Nos enseñaron que todo lo que no nos sale bien es fracaso. Y no. No.
No puede ser fracaso de ninguna manera lo que nos hizo lo que somos. No puede ser fracaso lo que en su momento nos llenó de adrenalina y nos hizo querer más, querer mejor, querer a otros. A querer.
El miedo a equivocarse paraliza, mata.
Te lo digo yo, que ya fracasé y le erré de todas las maneras posibles. Que tengo más errores que los estados de Facebook de los pibitos de 15 años.
Porque equivocarse es como subirse a cantar en el karaoke a sabiendas de que lo podés hacer muy mal. Y seguramente lo vas a hacer mal, pero nos vamos a cagar de risa. Y mañana nos vamos a acordar y vamos a reír de nuevo: de la vergüenza, de los alaridos, de lo mal que cantamos. Es decirle a un pelotudo "Dale" y saber muy en el fondo que ese "dale" te va a costar caro, que te va a doler.
¿Qué habría sido de nosotros si el pelotudo de Colón no se hubiese equivocado buscando las Indias?
A lo mejor nos encontraban los ingleses y hoy seríamos un pueblo de dientudos colorados.
"Mirá si me dice que no. Mirá si no me quiere".
Si te dice que no, si te dice que no te quiere, como máximo la vas a pasar mal un rato.

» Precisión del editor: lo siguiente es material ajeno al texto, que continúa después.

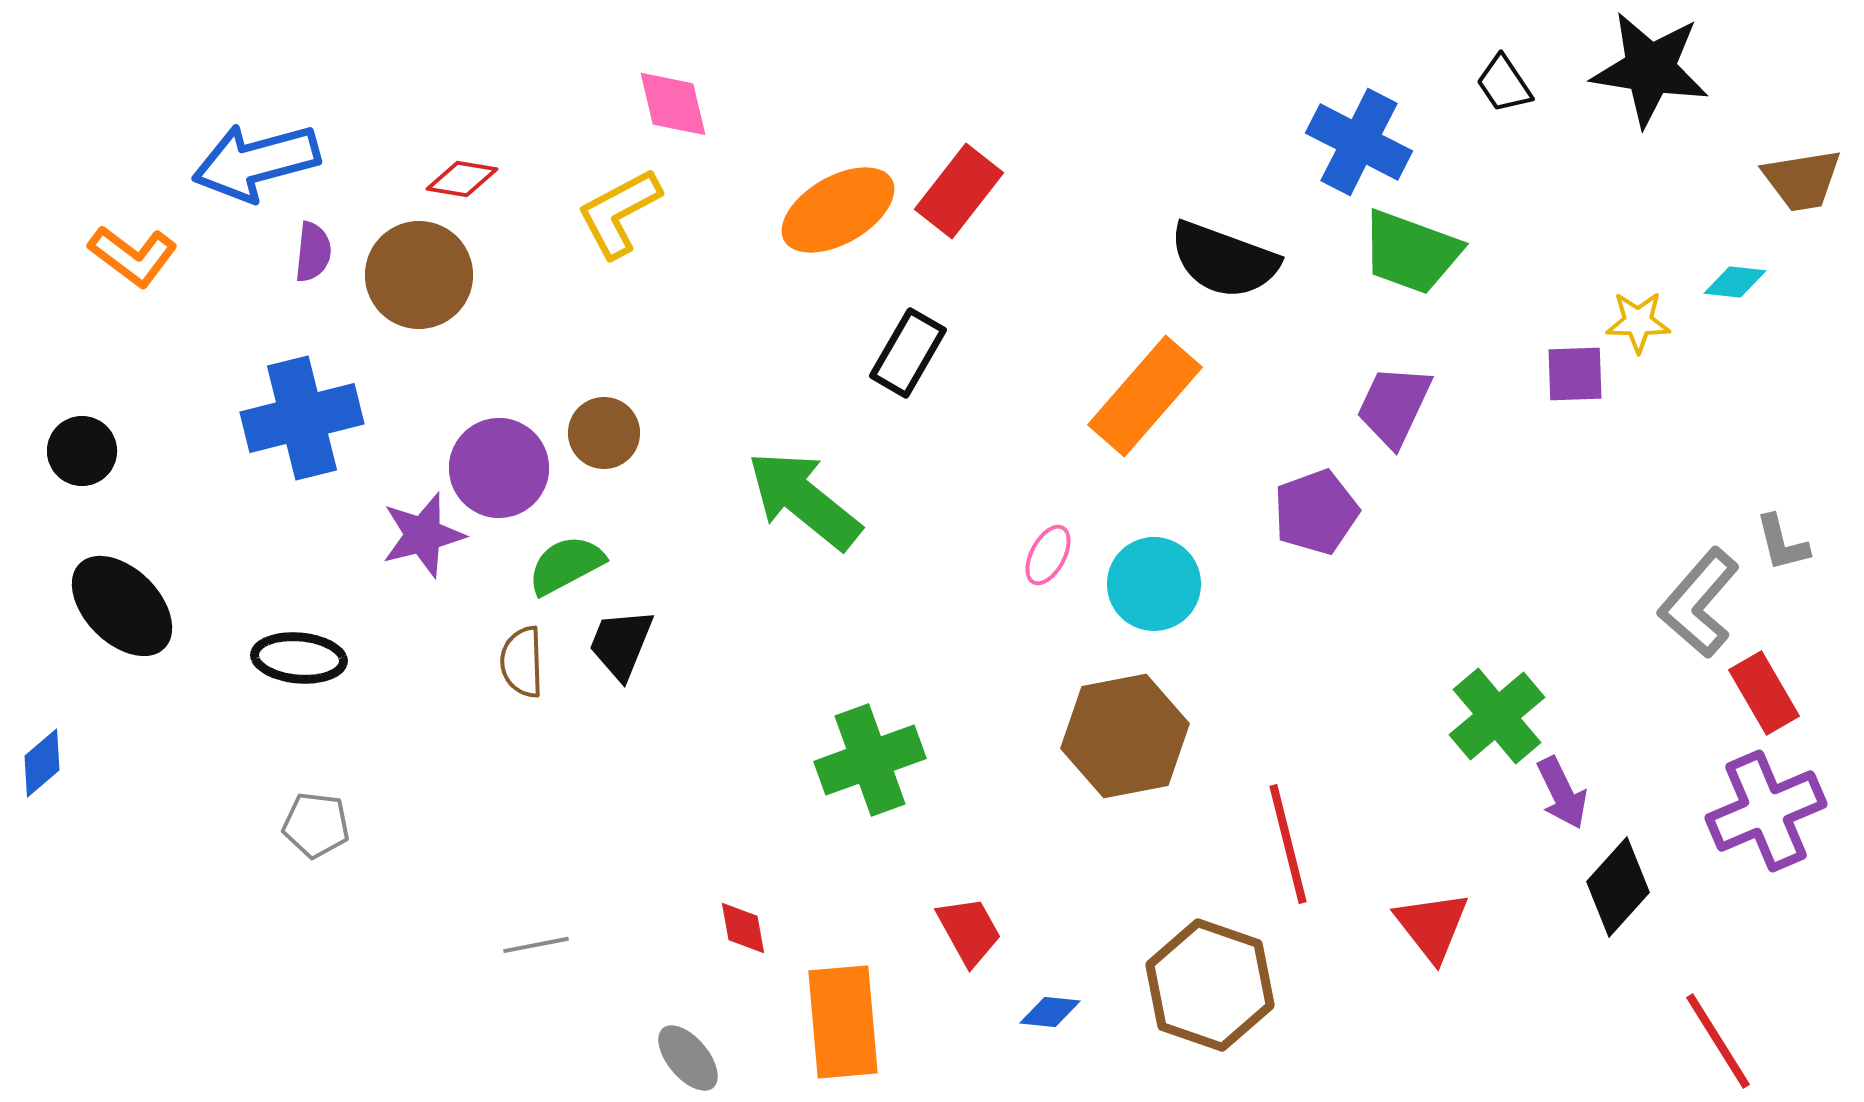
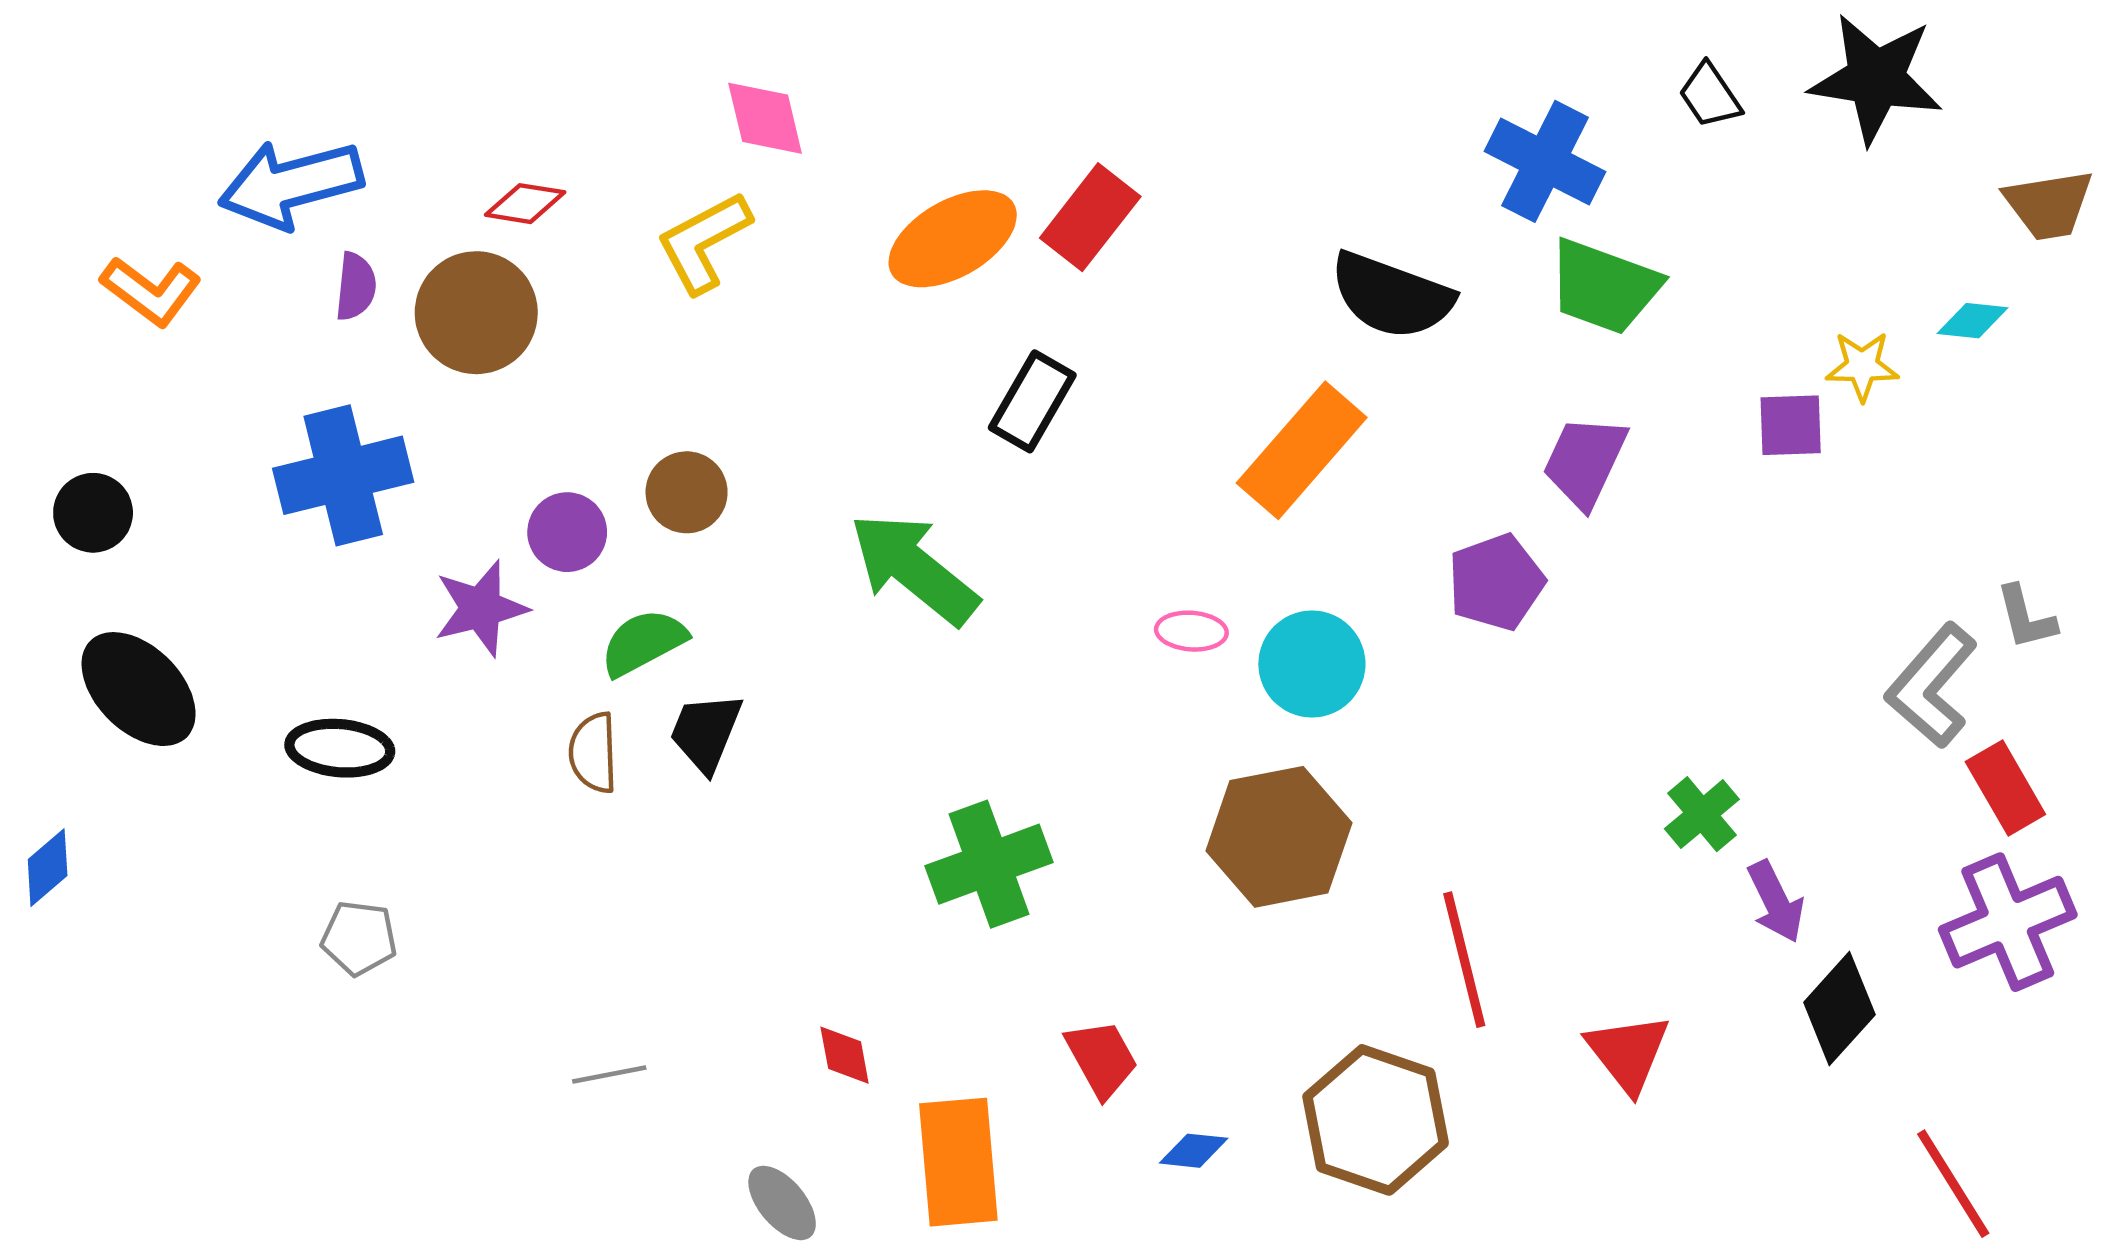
purple circle: (499, 468) -> (567, 532), size x0.7
pink ellipse: (1048, 555) -> (1191, 631), turned 66
green cross: (1497, 716) -> (1702, 814), size x0.7

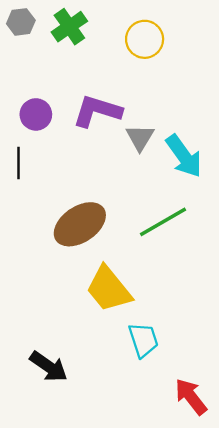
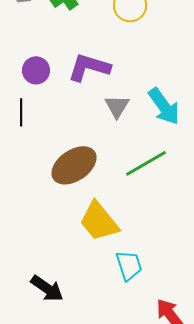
gray triangle: (140, 138) -> (117, 106), moved

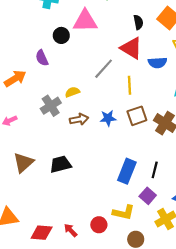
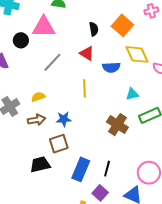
red triangle: (131, 48) -> (87, 53), size x0.7
gray line: (104, 69) -> (52, 62), moved
yellow semicircle: (72, 92) -> (38, 97), moved
brown square: (137, 116) -> (59, 144), moved
black trapezoid: (61, 164) -> (40, 165), moved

Reivindico el error como manera más sencilla de saber que algo se mueve adentro nuestro. Como un test de vida.
Porque odio la idea misma de mantenerme en una llanura eterna llena de seguridades y aciertos cuidados.
Porque me he enamorado de errores ajenos que fueron hombres y mujeres que me importaron.
Me animo al error propio y apoyo el error ajeno.
Porque sí.
Porque puedo.
Me animo al error propio y apoyo el error ajeno.